Por Carlos Rodríguez Almaguer.
“La virtud es callada en los pueblos como en los hombres.” José Martí
Desde el primer día de enero de 1959, cuando se confirmó la huida del tirano Batista y el pueblo cubano lanzado en masa a las calles de ciudades y pueblos de la isla conjuró la intentona golpista tramada la víspera bajo el auspicio del embajador yanqui en La Habana, comenzó a cumplirse aquella afirmación hecha por Martí al iniciar su artículo “La campaña española”, publicado en Patria el 28 de mayo de 1892: “La guerra no ha cesado en Cuba: sólo ha cambiado de formas.”
Ya venía, sin embargo, encubierta por la forma pública de la lucha armada, tanto en tiempos de Martí como en los de Fidel, haciendo su labor subterránea, la guerra despiadada entre los que han querido siempre a Cuba libre y los que, a cambio de las monedas de los césares de turno, han querido mantenerla clavada en la cruz del vicio y la deshonra.
La historia de las luchas que la virtud cubana ha librado a cielo descubierto ha recibido siempre la más alta atención de los historiadores, se recoge en los libros y se enseña en las escuelas. A la historia silenciosa y útil que esa misma virtud ha escrito en la sombra a través de los ejércitos del sacrificio, todavía le faltan varios capítulos y muchas horas/clase.
¡Cuánta gloria callada o ignorada habita entre nosotros cada día! ¡Cuánto héroe silencioso camina a nuestro lado acaso sin que nos demos cuenta! ¡Cuánto acto sencillamente heroico se realiza por hombres y mujeres de esta isla inmersos en su cotidianidad, sin el menor alarde ni aspaviento! ¿Y todavía quieren los enemigos de los pueblos que nos convenzamos de que la épica ha pasado de moda, que el héroe existe solamente en los libros de historia y en las páginas de los Cómics, y que no tenemos otra alternativa que hundirnos en lo que un amigo ha llamado la “lírica de la alienación”? Cada día se revela ante los pueblos una verdad patente: la historia se estudia en los libros pero se escribe en el aquí y el ahora que rodea a cada uno de nosotros.
Hace más de diez años que cinco jóvenes nos enseñan cómo es verdad que la virtud puede pasar de conocimiento a práctica, a hábito, hasta convertirse en naturaleza. ¿Cuántos nombres, en este medio siglo, ha tenido entre nosotros esa silenciosa virtud, que es en sí misma bella en las palabras pero que sólo puede alcanzar su verdadero esplendor cuando ha pasado del estremecimiento y el discurso al crisol de la práctica y se ha concretado en hechos?; ¡cuántos otros tendrá todavía, cuando tanta virtud aún callada sea develada un día cualquiera de los próximos años, y cuántos que, tal vez, no conoceremos nunca!

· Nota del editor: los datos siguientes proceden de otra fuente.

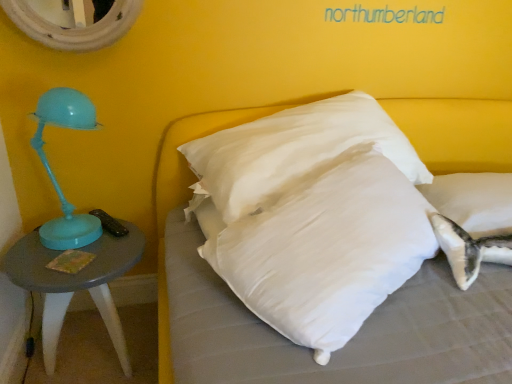 Question: Considering the relative sizes of white soft pillow at center and white soft pillow at center in the image provided, is white soft pillow at center taller than white soft pillow at center?

Choices:
 (A) yes
 (B) no

Answer: (A)

Question: Is white soft pillow at center turned away from white soft pillow at center?

Choices:
 (A) no
 (B) yes

Answer: (A)

Question: Would you say white soft pillow at center is outside white soft pillow at center?

Choices:
 (A) no
 (B) yes

Answer: (B)

Question: Can you confirm if white soft pillow at center is smaller than white soft pillow at center?

Choices:
 (A) yes
 (B) no

Answer: (B)

Question: Is white soft pillow at center in contact with white soft pillow at center?

Choices:
 (A) no
 (B) yes

Answer: (A)

Question: Can you confirm if white soft pillow at center is thinner than white soft pillow at center?

Choices:
 (A) no
 (B) yes

Answer: (B)

Question: Does white soft pillow at center have a greater width compared to white textured mirror at upper left?

Choices:
 (A) no
 (B) yes

Answer: (B)

Question: Could white textured mirror at upper left be considered to be inside white soft pillow at center?

Choices:
 (A) yes
 (B) no

Answer: (B)

Question: Is there a large distance between white soft pillow at center and white textured mirror at upper left?

Choices:
 (A) no
 (B) yes

Answer: (B)

Question: Is the depth of white soft pillow at center greater than that of white textured mirror at upper left?

Choices:
 (A) yes
 (B) no

Answer: (A)

Question: From the image's perspective, is white soft pillow at center beneath white textured mirror at upper left?

Choices:
 (A) no
 (B) yes

Answer: (B)

Question: Does white soft pillow at center appear on the left side of white textured mirror at upper left?

Choices:
 (A) yes
 (B) no

Answer: (B)

Question: From the image's perspective, is matte gray table at left located beneath white soft pillow at center?

Choices:
 (A) yes
 (B) no

Answer: (A)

Cuánto hombre o mujer, en la mayor de las soledades, ha purgado la angustia del peligro o la nostalgia de la separación para cumplir con el deber imprescindible de “resistir, por los campos oscuros del enemigo, su obra de desavenencia y destrucción,” como escribiera Martí en el artículo señalado…
La virtud cubana es una e indivisible como el pueblo que la encarna, no importa si ayer se llamó Anahuac, Alejandro, David, Orión y hoy se la llame Emilio o Vladimir, en cualquier época los que la defendemos a la luz del sol, entre discursos y consignas o en la fragua cotidiana de cada labor, habremos de tener presente que a los muchos argumentos que nos asisten para nuestra lucha, tenemos que agregarle un argumento más, el de los hombres y mujeres que en la sombra, disfrazando y ahogando sus propios sentimientos, saben ponerse de raíz de la gloria patria soportando por ello las más de las veces el rechazo de aquellos por cuya protección sacrifican honores y aplausos cotidianos, hasta el día en que la necesidad o el cumplimiento del deber asignado hagan posible el homenaje a tanta voluntad, y reciban entonces la gratitud y el cariño del pueblo generoso que los engendró porque en su sacrificio y su virtud se reconoce y crece.